With the increased presence of business principles within the IT arena, I get a lot of inquiries from  Infrastructure & Operations Professionals who are trying to figure out how to justify their investment in a particular product or solution in the security, monitoring, and management areas. Since most marketing personnel view this either as a waste of resources in a futile quest of achievement or too intimidating to even begin to tackle, IT vendors have not provided their customers more than marketing words:  lower TCO, more efficient, higher value, more secure, or more reliable. It’s a bummer since the request is a valid concern for any IT organization. Consider that other industries — nuclear power plants, medical delivery systems, or air traffic control — with complex products and services look at risk and reward all the time to justify their investments. They all use some form of probabilistic risk assessment (PRA) tools to figure out technological, financial, and programmatic risk by combining it with disaster costs: revenue losses, productivity losses, compliance and/or reporting penalties, penalties and loss of discounts, impact to customers and strategic partners, and impact to cash flow.

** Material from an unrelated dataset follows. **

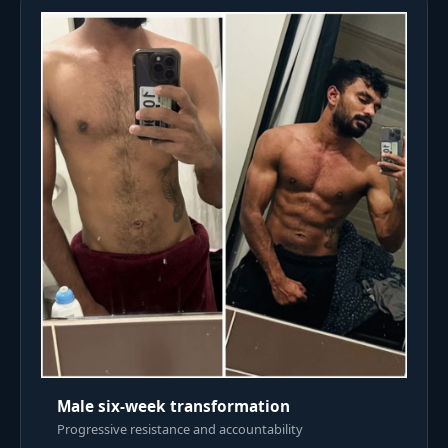
Male six-week transformation
Progressive resistance and accountability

PRA teams use fault tree analysis(FTA) for top-down assessment and failure mode and effect analysis(FMEA) for bottom-up. 

  • FTA combines probabilities, fault logic, hierarchical structures, and graphical displays to provide an analytical technique, in the context of its environment and operation, to find all realistic ways issues could arise. The faults can be component hardware failures, human errors, software errors, or any other pertinent events that can lead to disruption. Since any complex failure combinations involving a thousand contributing causes are difficult to find by manual analysis, software assists in combinatorial methods and simulations. 
  • FMEA is a procedure in operations management for analysis of potential failure modes within a system for classification by the severity and likelihood of the failures. FMEA activity helps a team identify potential failure modes based on past experience with similar products or processes, enabling the team to design those failures out of the system with minimal effort and resource expenditure, thereby reducing development time and costs. It is widely used in manufacturing industries in various phases of the product life cycle and is now increasingly finding use in the service industry.  

With each failure, there is an associated severity, probability, and frequency. These results will provide the risk probability that can be multiplied against costs outlined in Stephanie Balaouras’ report, Building The Business Case For Disaster Recovery Spending. It will provide the business decision-makers a dollar value of not having visibility, control, resiliency, and security.